*** Data to use

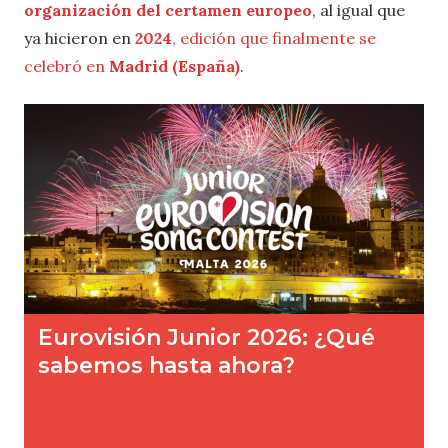
organización del certamen europeo
, al igual que
ya hicieron en
2024
, edición que finalmente se
celebró en
Madrid (España)
.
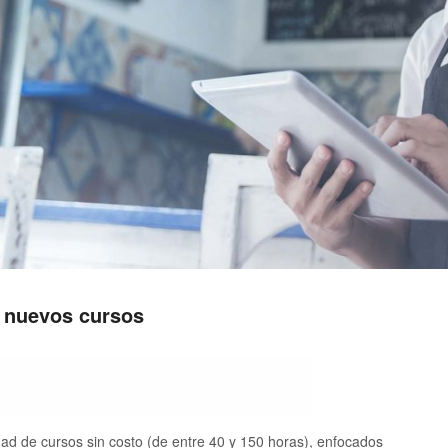
 nuevos cursos
ad de cursos sin costo (de entre 40 y 150 horas), enfocados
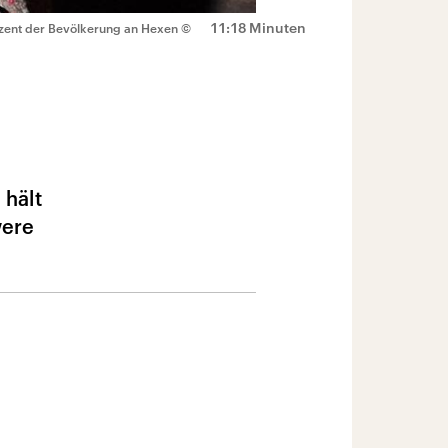
11:18 Minuten
ozent der Bevölkerung an Hexen
©
 hält
were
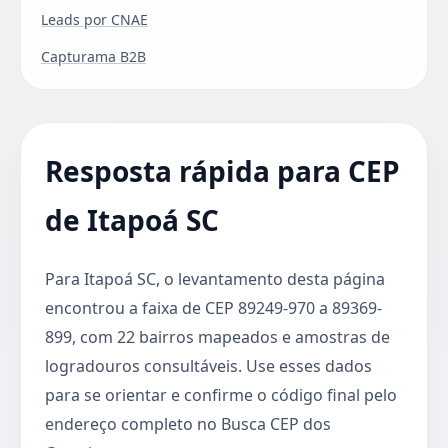
Leads por CNAE
Capturama B2B
Resposta rápida para CEP
de Itapoá SC
Para Itapoá SC, o levantamento desta página
encontrou a faixa de CEP 89249-970 a 89369-
899, com 22 bairros mapeados e amostras de
logradouros consultáveis. Use esses dados
para se orientar e confirme o código final pelo
endereço completo no Busca CEP dos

******

Exercise prompt: Please return the records as they stand, word for word, with no pictures.

Reply:
organización del certamen europeo
, al igual que
ya hicieron en
2024
, edición que finalmente se
celebró en
Madrid (España)
.
 nuevos cursos
ad de cursos sin costo (de entre 40 y 150 horas), enfocados
11:18 Minuten
ozent der Bevölkerung an Hexen
©
 hält
were
Leads por CNAE
Capturama B2B
Resposta rápida para CEP
de Itapoá SC
Para Itapoá SC, o levantamento desta página
encontrou a faixa de CEP 89249-970 a 89369-
899, com 22 bairros mapeados e amostras de
logradouros consultáveis. Use esses dados
para se orientar e confirme o código final pelo
endereço completo no Busca CEP dos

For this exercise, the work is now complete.